Comparisons to Oliver Twist in the press notes are spot-on as we watch Kitten use these boys for financial gain, stringing them along with the promise of survival as their dark and unyielding way of life finds itself all too willing to pretend they’re involved in a symbiotic relationship with only the police as adversaries. They don’t yet see how much worse their fates will be at their own hands once hubris exposes mortality and selfish desires cloud judgments until the want for control leaves them desperately alone. Isolation is Arbor’s biggest fear—something he’s never had to face with Swifty by his side as each other’s only friend. But as Swifty finds purpose with Kitten and Arbor’s greed has him teetering on the edge of a lifestyle he’s simply too young to understand, you must wonder who the real villain is.
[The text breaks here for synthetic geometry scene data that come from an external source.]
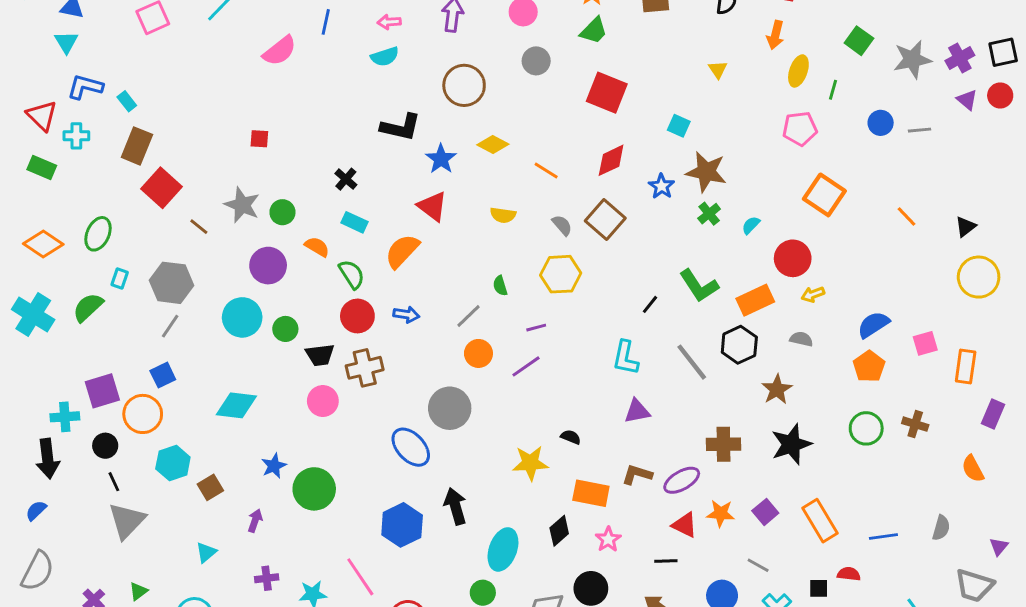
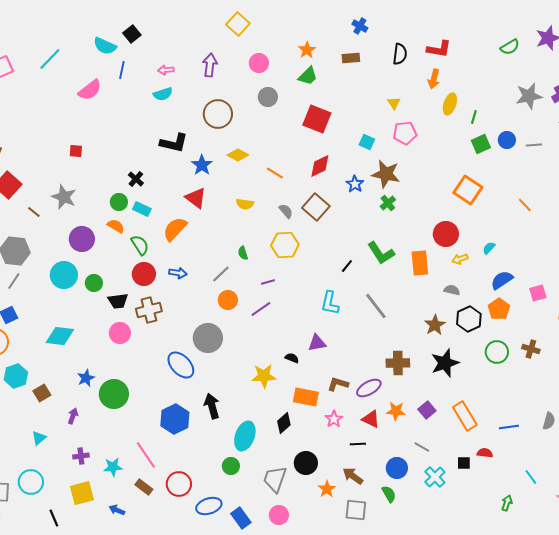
green square: (859, 41) -> (481, 144), moved, turned 30
pink pentagon: (800, 129) -> (405, 133), moved
green circle: (282, 212) -> (119, 202), moved
cyan semicircle: (751, 225) -> (489, 248), moved
orange rectangle: (755, 300) -> (420, 263), turned -70
black hexagon: (739, 345) -> (469, 319), moved
purple triangle: (637, 411) -> (317, 343), moved
pink star: (608, 539) -> (334, 419), moved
Is it Kitten’s guilt-less utilization of under-age urchins, Arbor’s hunger for power to get back at those who’ve dismissed him his entire life, or the environment failing them until these children can no longer avoid adult responsibilities from falling on their shoulders? Barnard gives each character a hidden conscience put aside for a survivor’s mentality before the consequences of such thinking make it impossible to pretend morality isn’t paramount. Thomas’ Swifty’s innocence exposes this complexity in both Gilder’s Kitten and Chapman’s Arbor as the light of optimism they’d both do anything to keep for their own personal salvations. Pushing and pulling him to his breaking point, Swifty never wavers in his obedience or love. Instead they only end up breaking themselves—the tragic realization neither could return the favor becoming all they have left by the end.